Shift_JIS + 外字 resolver
aozora-encoding covers the full source-decoding stack:
- Shift_JIS / Shift_JIS-2004 / cp932 byte stream → UTF-8 string.
- JIS X 0213 plane-2 ideographs → Unicode (where possible).
- 外字 references (
※[#…]) → resolved Unicode codepoint, JIS triple, or descriptive-text fallback. - Accent decomposition (114 ASCII digraph / ligature → Unicode).
All four are pure functions; the crate has no global state and nothing that varies per-call.
Decode chain
flowchart TD
raw["raw bytes<br/>(SJIS-encoded .txt from Aozora Bunko)"]
sjis["encoding_rs::SHIFT_JIS<br/>or aozora-specific JIS X 0213 patch"]
utf8["UTF-8 String"]
sanitize["Phase 0 sanitize<br/>(in aozora-lexer)"]
pua["PUA assignment for 外字"]
classified["normalised &str ready for Phase 1 scan"]
raw --> sjis --> utf8 --> sanitize --> pua --> classified
The Shift_JIS decode itself uses encoding_rs
— the same crate Firefox uses for HTML decoding. Battle-tested,
SIMD-accelerated, and handles every Shift_JIS variant Aozora Bunko
sources have used since the 1990s. We add a thin patch layer for
JIS X 0213 plane-2 codepoints that encoding_rs’s strict cp932
mapping doesn’t cover (Aozora’s spec extends Shift_JIS into JIS
X 0213 territory; encoding_rs keeps the strict cp932 surface).
外字 (gaiji) PHF table
The reference table contains ~14 000 entries:
static GAIJI_TABLE: phf::Map<&'static str, GaijiEntry> = phf_map! {
"1-94-37" => GaijiEntry::JisX0213 { plane: 1, row: 94, cell: 37, codepoint: '⿰魚師' },
"U+5F85" => GaijiEntry::Direct { codepoint: '待' },
"魚+師のつくり" => GaijiEntry::Description { fallback: "[魚+師]" },
…
};
Why PHF (perfect hash function):
- The table is large enough (~14 000 entries) that linear scan or Eytzinger search would dominate the lookup cost.
- It’s static and known at compile time — the perfect hash is computable once.
phfproduces zero-allocation, zero-comparison-on-collision lookups. The hash is onewyhashround; the probe is one slice index; the comparison is one strcmp. ~25 ns per lookup on the bench harness.
Why not OnceLock<HashMap>:
- First-call cost: building a
HashMap<&str, GaijiEntry>from 14 000 entries on first use takes ~5 ms. That’s longer than parsing a small document end-to-end. - Memory: the runtime
HashMaptakes 2–3× the size of the static PHF (load-factor padding +RawTablemetadata). - Concurrency:
OnceLockadds an atomic load on every access, even after initialisation. PHF isstatic— no synchronisation.
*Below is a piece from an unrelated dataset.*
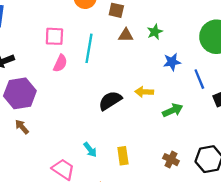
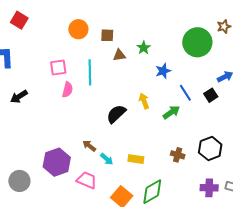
blue line: (199, 79) -> (185, 93), moved
yellow arrow: (144, 92) -> (144, 101), turned 77
purple hexagon: (20, 93) -> (57, 162), moved
brown arrow: (22, 127) -> (89, 146), moved
yellow rectangle: (123, 156) -> (136, 159), turned -63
Why not load from a JSON / TOML asset:
- Adds startup cost on every
Document::new(file I/O is microseconds away from the parser’s whole runtime budget for small inputs). - Forces every binding (CLI / WASM / FFI / Python wheel) to ship the asset as a separate file, complicating distribution.
- Defeats dead-code elimination: the linker can’t strip entries the consumer’s input never references.
The build-time cost of compiling the PHF (~40 s the first time, 0 s incremental) is paid once per workspace build, not per-invocation.
Resolution order
pub fn resolve(reference: &str) -> Resolved {
// 1. Direct codepoint (U+XXXX) wins outright.
if let Some(c) = parse_unicode_form(reference) { return Resolved::Direct(c); }
// 2. JIS X 0213 plane-row-cell triple.
if let Some(triple) = parse_jis_triple(reference) {
if let Some(c) = JIS_TABLE.get(&triple) { return Resolved::Lookup(c); }
}
// 3. Descriptive name lookup (curated subset).
if let Some(fallback) = DESCRIPTION_TABLE.get(reference) {
return Resolved::Fallback(fallback);
}
Resolved::Unknown
}
Three layers, in order. Direct wins because the source author
explicitly wrote a Unicode codepoint — overriding it would be
wrong even if our JIS table disagreed. Lookup is the common case.
Fallback is the curated subset of characters that have no Unicode
codepoint at all (~120 entries from the 14 000); we ship a
descriptive-text rendering rather than dropping the character.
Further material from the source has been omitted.